Even more notable were the voices of Thailand's "Red" (progressive, pro-elections) groups, many of whose members paid with their lives, livelihoods or liberty during the 2010 street violence, and who voted en masse for the ruling Puea Thai party the following year.

Ironically, what brought all of these Thais together, as much as the amnesty Bill itself, was the man who stood to gain more than any other from its passage: former and still de facto premier Thaksin Shinawatra. Brother of current Prime Minister Yingluck and living in self-imposed exile since being convicted of corruption in 2009, he could return to Thailand a free man and recover some 46 billion baht (S$1.8 billion) in confiscated wealth. The Yellows, responsible for the coup that ousted him, hate him; the Reds, responsible for putting his nominee in power, felt betrayed.

Exactly a week later, in the briefest of triumphs not only for the unlikely bedfellows on streets but for democracy itself, the Prime Minister withdrew the Bill.
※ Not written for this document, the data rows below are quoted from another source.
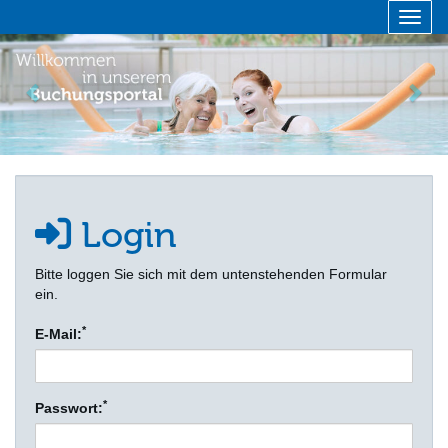
Menü 
zurück
vor
Login
Bitte loggen Sie sich mit dem untenstehenden Formular
ein.
*
E-Mail:
*
Passwort: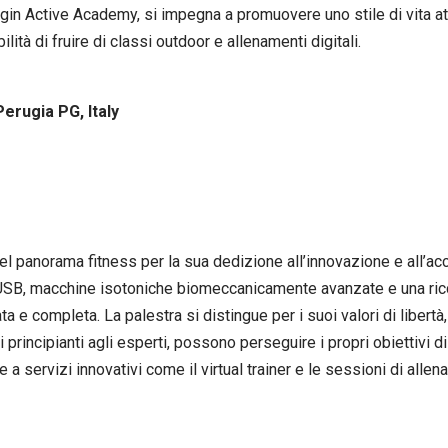
rgin Active Academy, si impegna a promuovere uno stile di vita atti
ità di fruire di classi outdoor e allenamenti digitali.
Perugia PG, Italy
 panorama fitness per la sua dedizione all’innovazione e all’acce
USB, macchine isotoniche biomeccanicamente avanzate e una ricca 
 e completa. La palestra si distingue per i suoi valori di libertà
 principianti agli esperti, possono perseguire i propri obiettivi di
 a servizi innovativi come il virtual trainer e le sessioni di all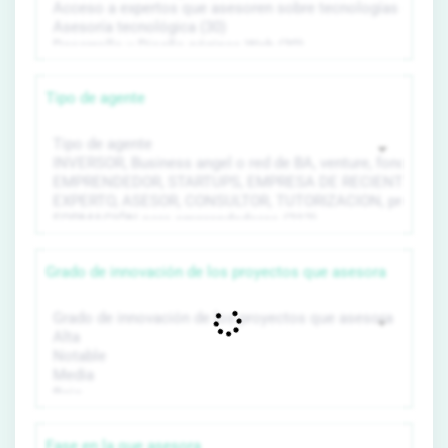
Tipo de agente
Grado de innovación de los proyectos que asesora
Fase en la que asesora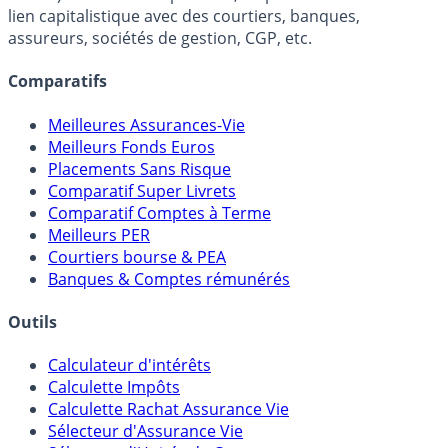
FranceTransactions.com (propriété de Mon Epargne
Online) est 100% indépendant, ne possède donc aucun
lien capitalistique avec des courtiers, banques,
assureurs, sociétés de gestion, CGP, etc.
Comparatifs
Meilleures Assurances-Vie
Meilleurs Fonds Euros
Placements Sans Risque
Comparatif Super Livrets
Comparatif Comptes à Terme
Meilleurs PER
Courtiers bourse & PEA
Banques & Comptes rémunérés
Outils
Calculateur d'intérêts
Calculette Impôts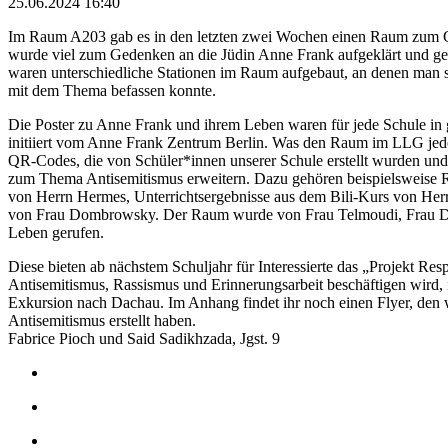
25.06.2024 16:40
Im Raum A203 gab es in den letzten zwei Wochen einen Raum zum 
wurde viel zum Gedenken an die Jüdin Anne Frank aufgeklärt und gez
waren unterschiedliche Stationen im Raum aufgebaut, an denen man s
mit dem Thema befassen konnte.
Die Poster zu Anne Frank und ihrem Leben waren für jede Schule in
initiiert vom Anne Frank Zentrum Berlin. Was den Raum im LLG jedo
QR-Codes, die von Schüler*innen unserer Schule erstellt wurden und
zum Thema Antisemitismus erweitern. Dazu gehören beispielsweise 
von Herrn Hermes, Unterrichtsergebnisse aus dem Bili-Kurs von H
von Frau Dombrowsky. Der Raum wurde von Frau Telmoudi, Frau D
Leben gerufen.
Diese bieten ab nächstem Schuljahr für Interessierte das „Projekt Res
Antisemitismus, Rassismus und Erinnerungsarbeit beschäftigen wird
Exkursion nach Dachau. Im Anhang findet ihr noch einen Flyer, de
Antisemitismus erstellt haben.
Fabrice Pioch und Said Sadikhzada, Jgst. 9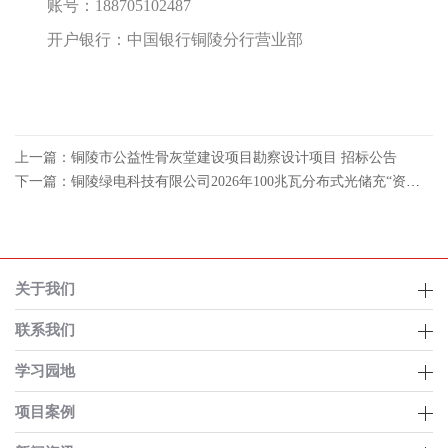
账号：
188705102487
开户银行：中国银行铜陵分行营业部
上一篇：铜陵市公益性骨灰堂建设项目勘察设计项目 招标公告
下一篇：铜陵绿电科技有限公司2026年100兆瓦分布式光储充“资源开发+EPC”项目招标公告
关于我们
联系我们
学习园地
项目案例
And in that single, simple decision, an elected premier did what had never been done in modern Thai history: without overt prompting by the monarchy or military, she recognised the democratic legitimacy of peaceful political dissent, bowed to the will of the dissidents, and implicitly acknowledged that blanket impunity for violence and anti-democratic behaviour is not acceptable. The moment was as unprecedented as it was understated.